These are very niche use cases. Doing an entire benchmark on that basis without ...

hyc_symas · on April 10, 2013

Better to make everything as simple and as easy as possible. App-managed chunking is error-prone, and it forces redundancy of implementations. Likewise, "you have an extra in memory copy" can make or break a system. OpenLDAP slapd using LMDB uses 1/4 the RAM of slapd using BerkeleyDB for a given number of entries. That means you can serve 4x as many entries using LMDB on a given hw config at full RAM speed, vs BDB. LMDB efficiency has a direct impact on hardware cost and electricity cost, as well as sw development cost.

jules · on April 10, 2013

Exactly! So do real world fair benchmarks that show 4x improvement, not unfair benchmarks that literally show 3000x improvement over BDB.

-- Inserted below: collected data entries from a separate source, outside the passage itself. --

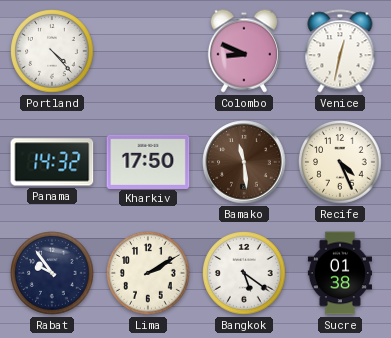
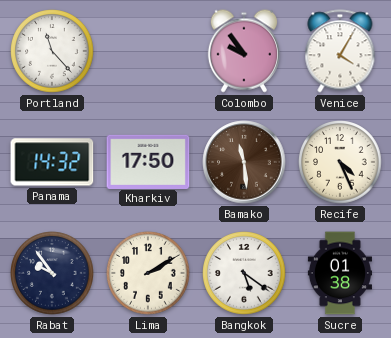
Portland: 4:23 -> 11:23
Colombo: 8:49 -> 9:54
Venice: 12:32 -> 4:05
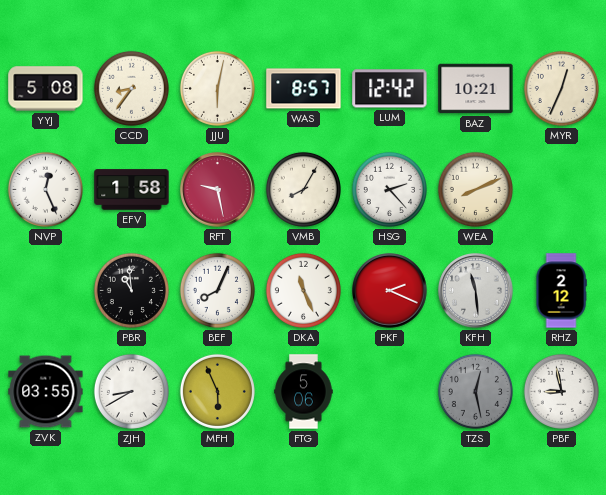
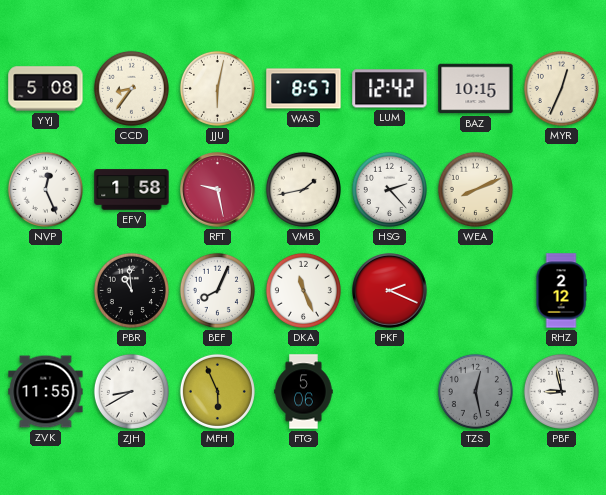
BAZ: 10:21 -> 10:15
VMB: 8:05 -> 1:43
KFH: 11:29 -> none
ZVK: 03:55 -> 11:55
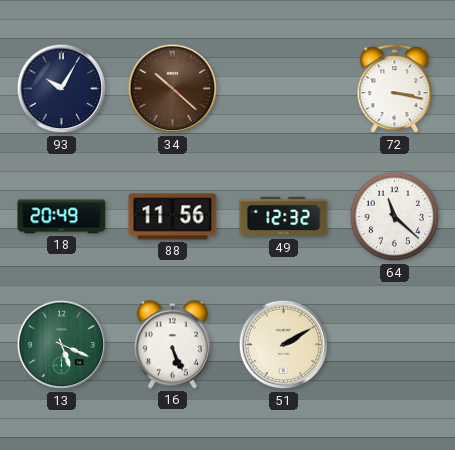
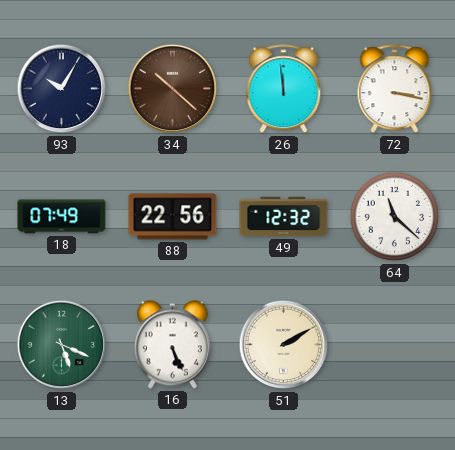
26: none -> 11:59
18: 20:49 -> 07:49
88: 11:56 -> 22:56
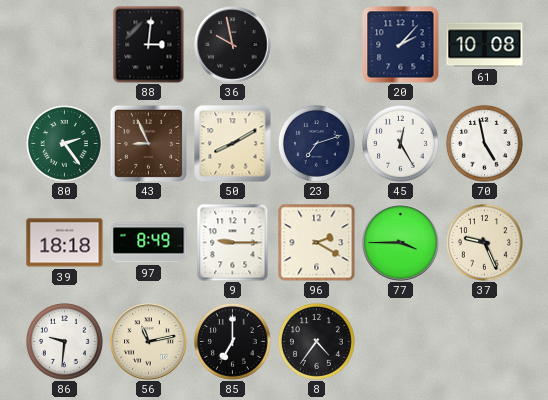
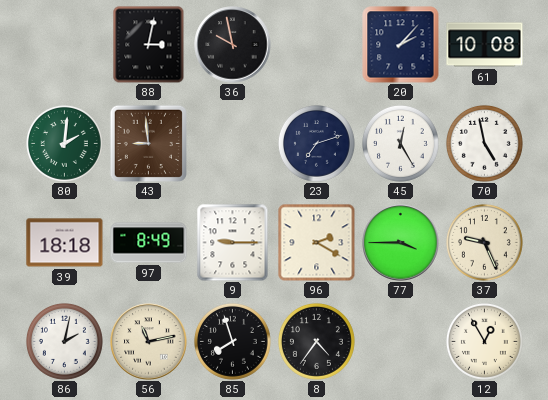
88: 3:01 -> 3:02
80: 2:24 -> 2:01
43: 8:56 -> 8:59
50: 8:10 -> none
86: 9:31 -> 2:02
85: 7:00 -> 7:57
12: none -> 12:55
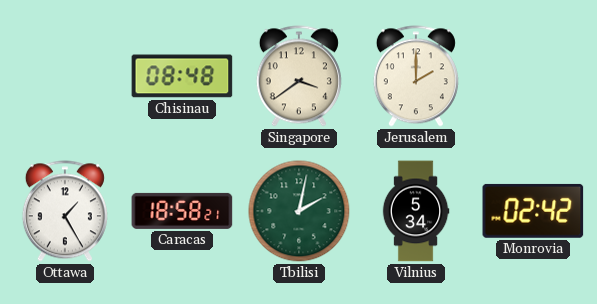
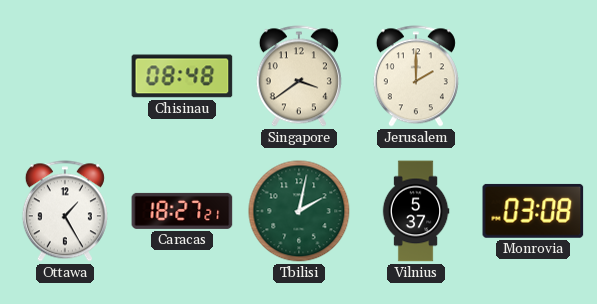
Caracas: 18:58 -> 18:27
Vilnius: 5:34 -> 5:37
Monrovia: 02:42 -> 03:08
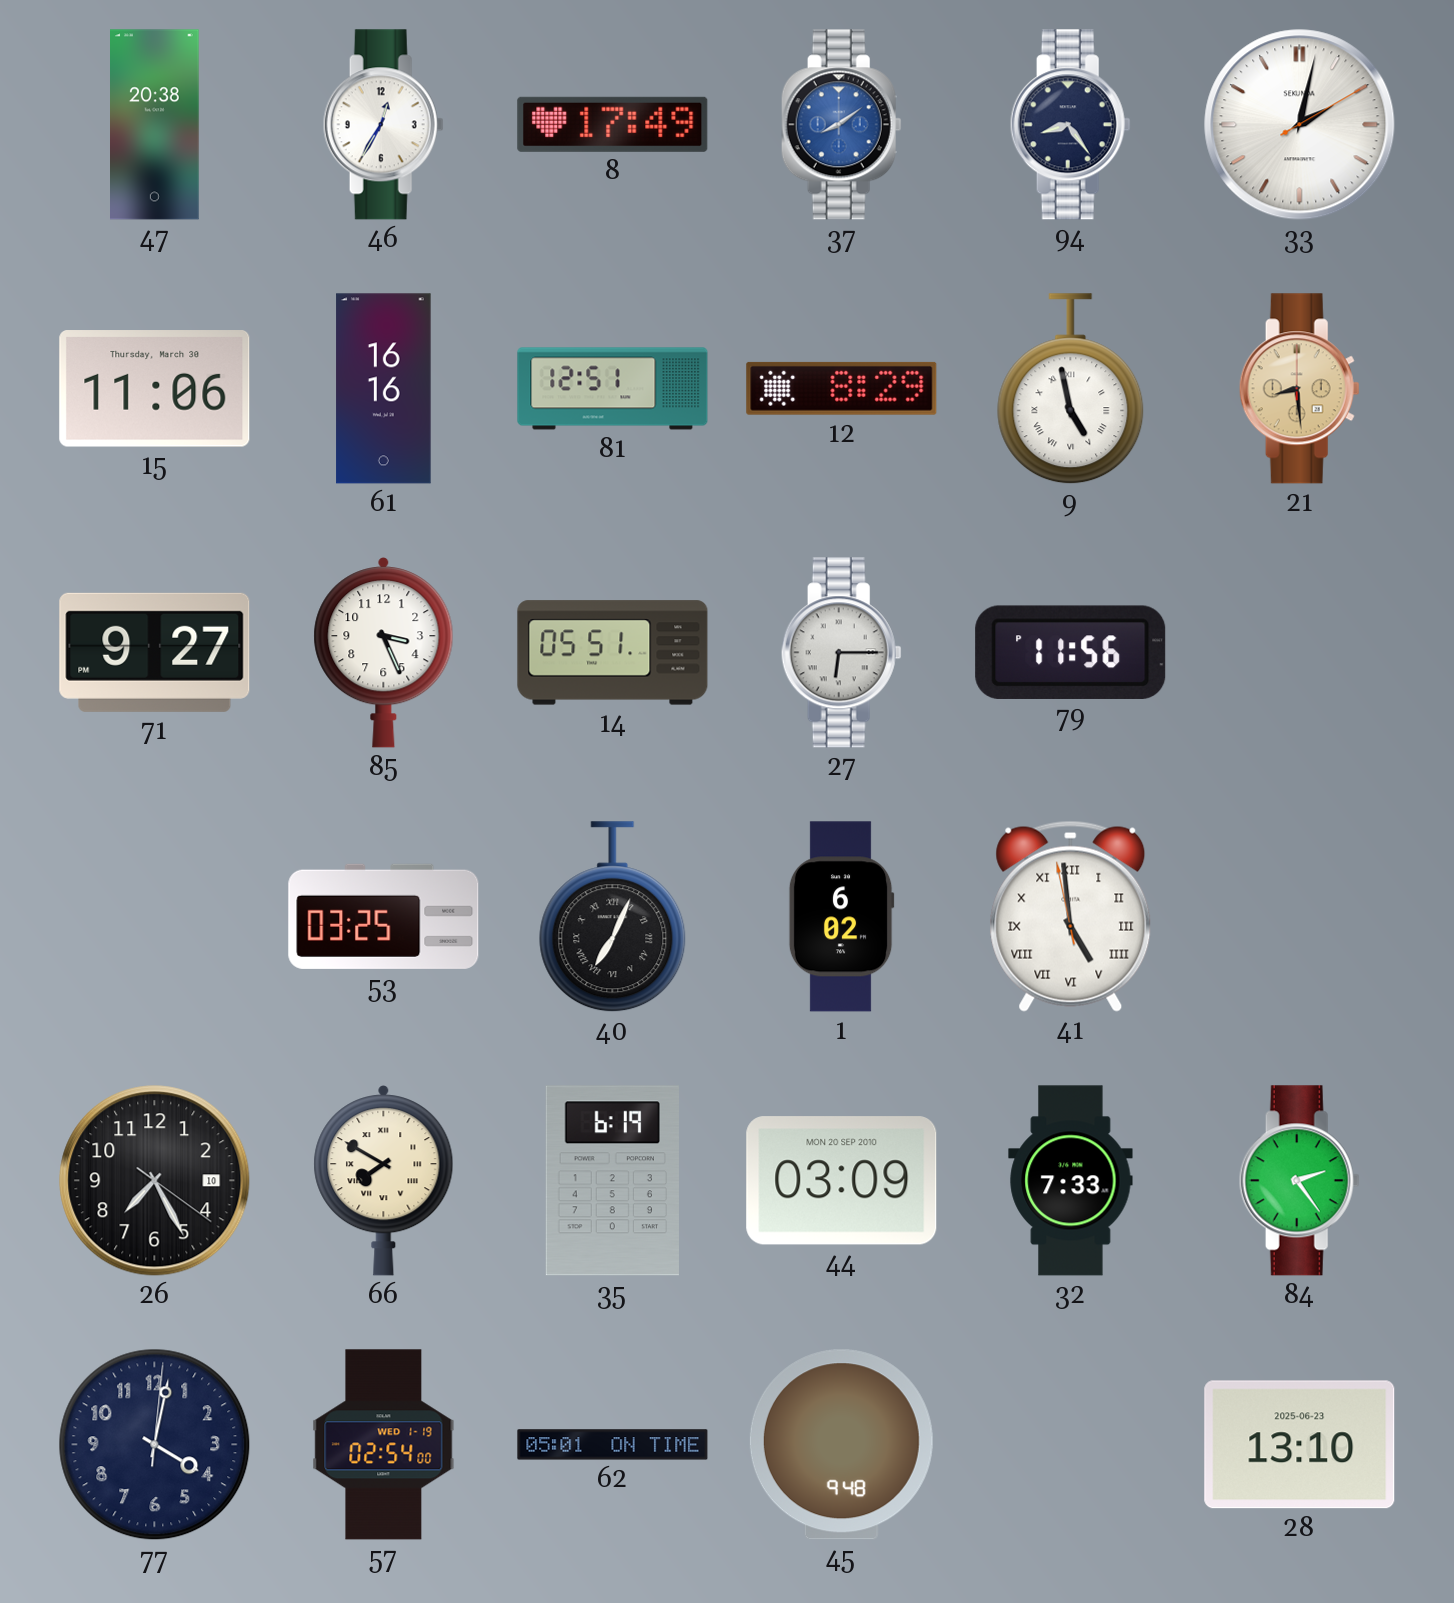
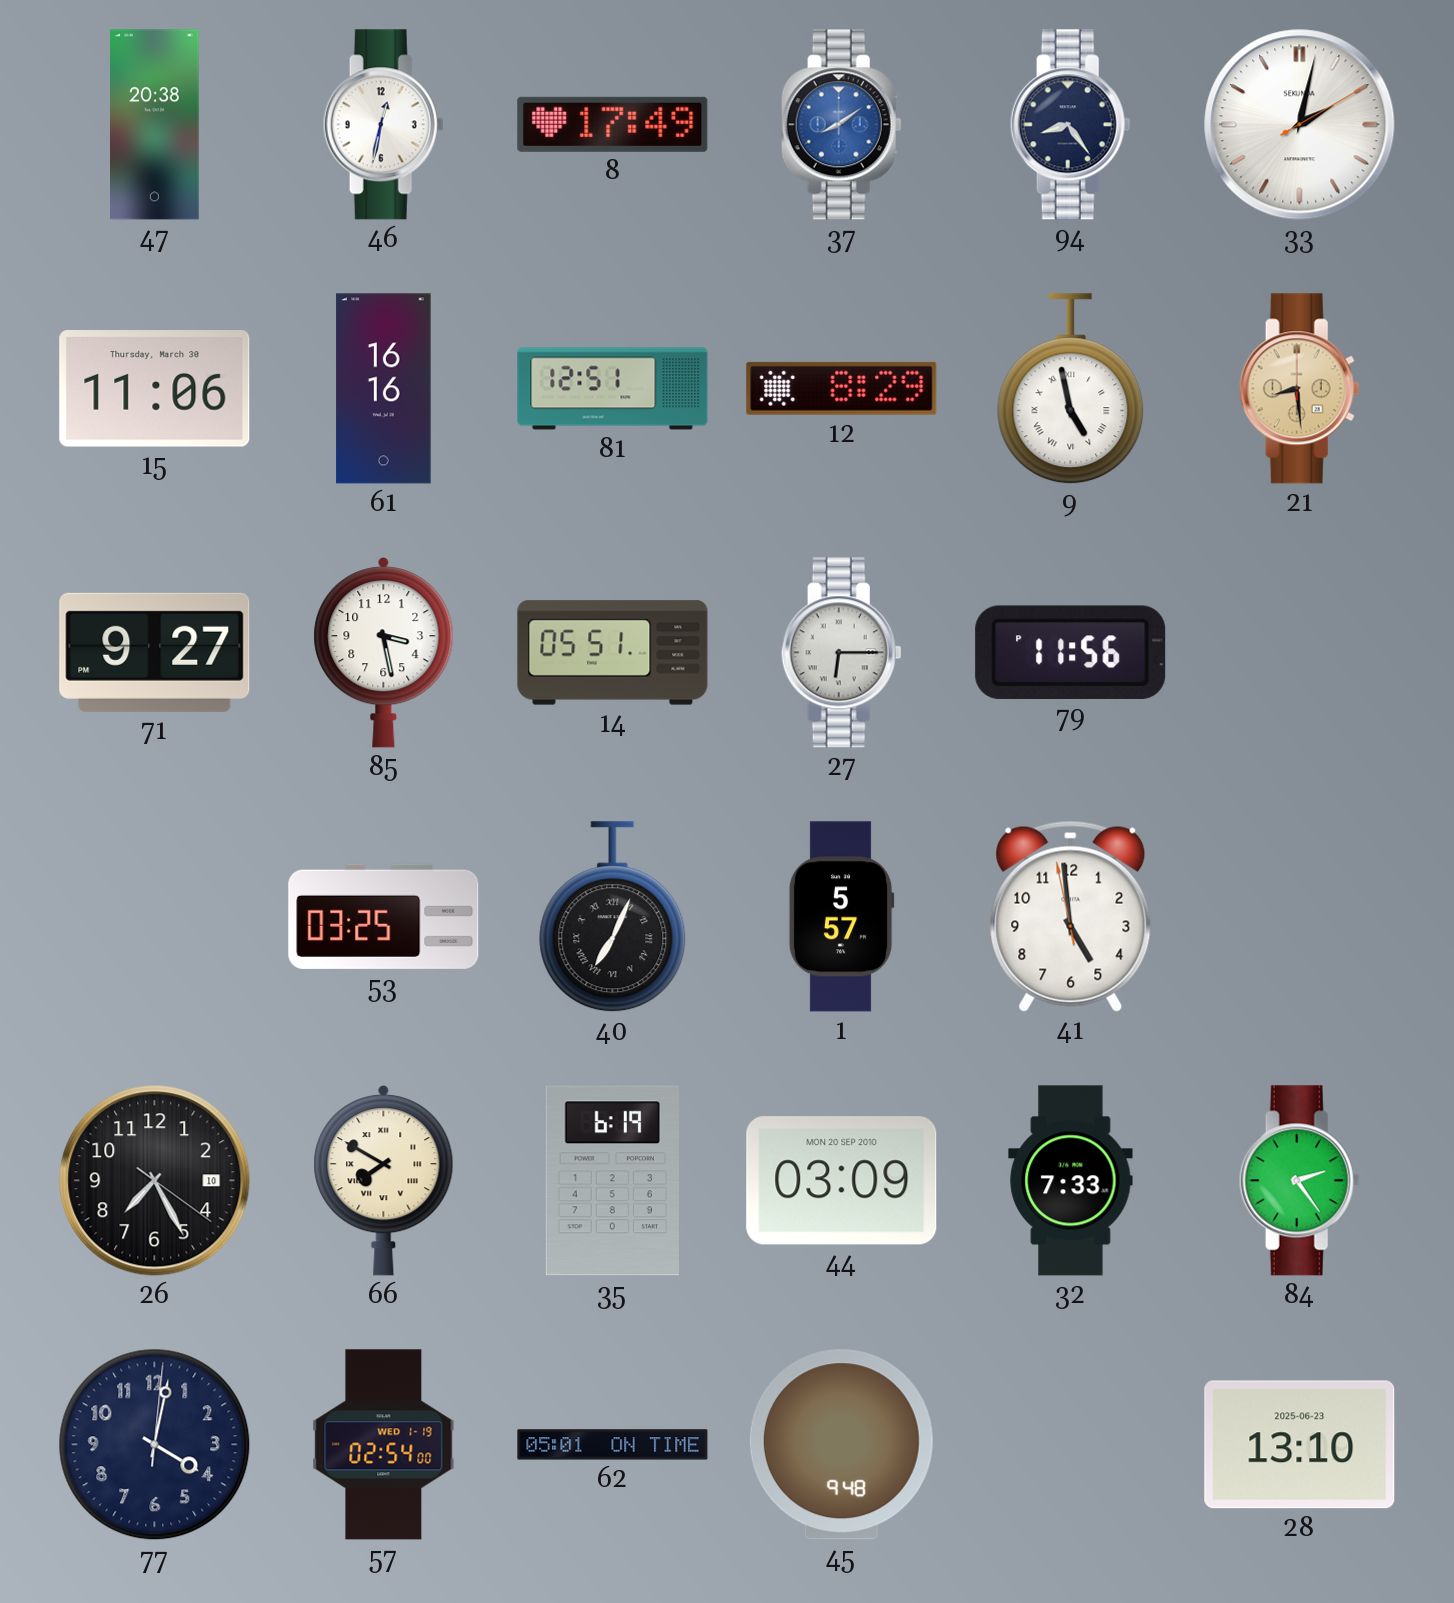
46: 12:35 -> 12:32
85: 3:26 -> 3:28
1: 6:02 -> 5:57
41 numerals: Roman -> Arabic
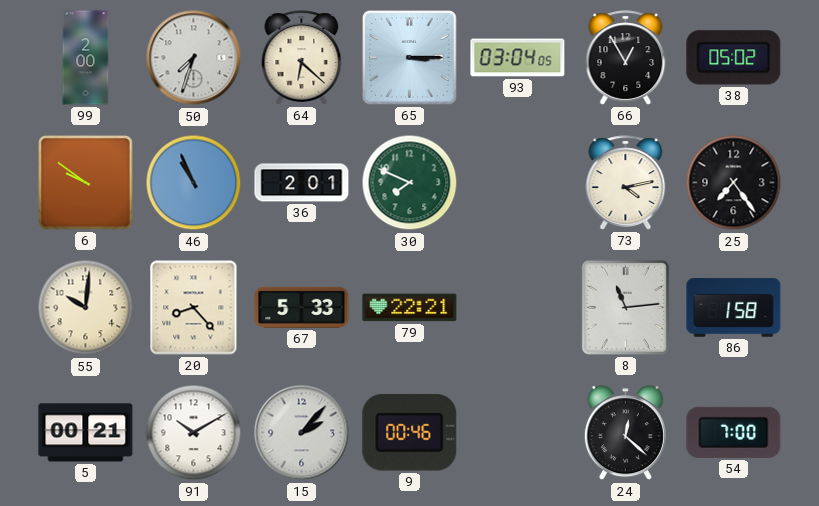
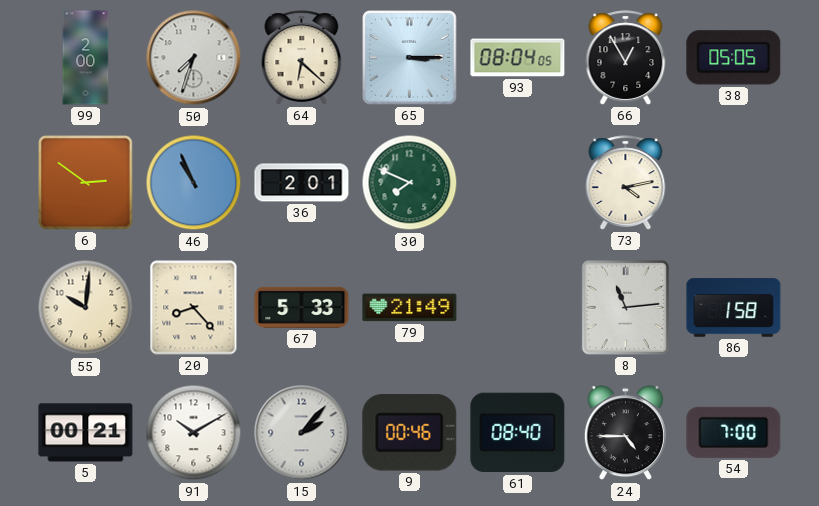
93: 03:04 -> 08:04
38: 05:02 -> 05:05
6: 9:51 -> 2:51
25: 7:24 -> none
79: 22:21 -> 21:49
61: none -> 08:40
24: 12:22 -> 4:45
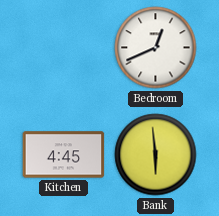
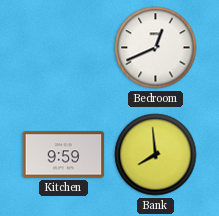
Kitchen: 4:45 -> 9:59
Bank: 5:59 -> 7:59
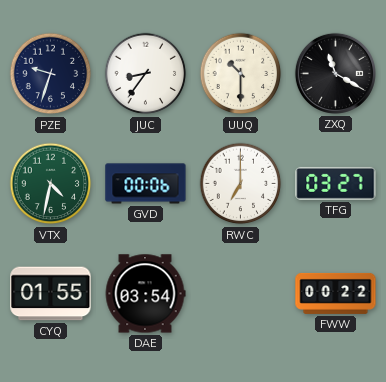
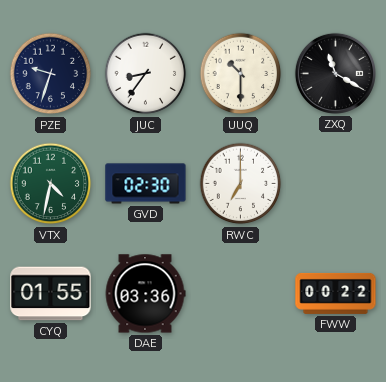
GVD: 00:06 -> 02:30
TFG: 03:27 -> none
DAE: 03:54 -> 03:36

hyc_symas · on April 10, 2013

We are doing all of the above. Microbenchmarks that show only the performance of the DB engine still serve a purpose. And the difference between the microbenches and the full benches shows you how much overhead is eaten in the rest of the system. E.g., when testing read performance of SQLite3 adapted to LMDB, we measured only a 1-2% improvement, because the majority of SQLite3 read execution time is spent in SQL processing, not in its Btree code.

hyc_symas · on April 10, 2013

Here's some more real world testing, done by the folks at Zimbra:

http://wiki.zimbra.com/wiki/OpenLDAP_MDB_vs_HDB_performance

Clearly more than 4x write speed improvement.

jules · on April 11, 2013

Nice! Do you know why that benchmark show almost no read improvement but massive write improvement? The slides here (http://symas.com/mdb/20120322-UKUUG-MDB.pdf) suggest the opposite? Or am I reading them incorrectly?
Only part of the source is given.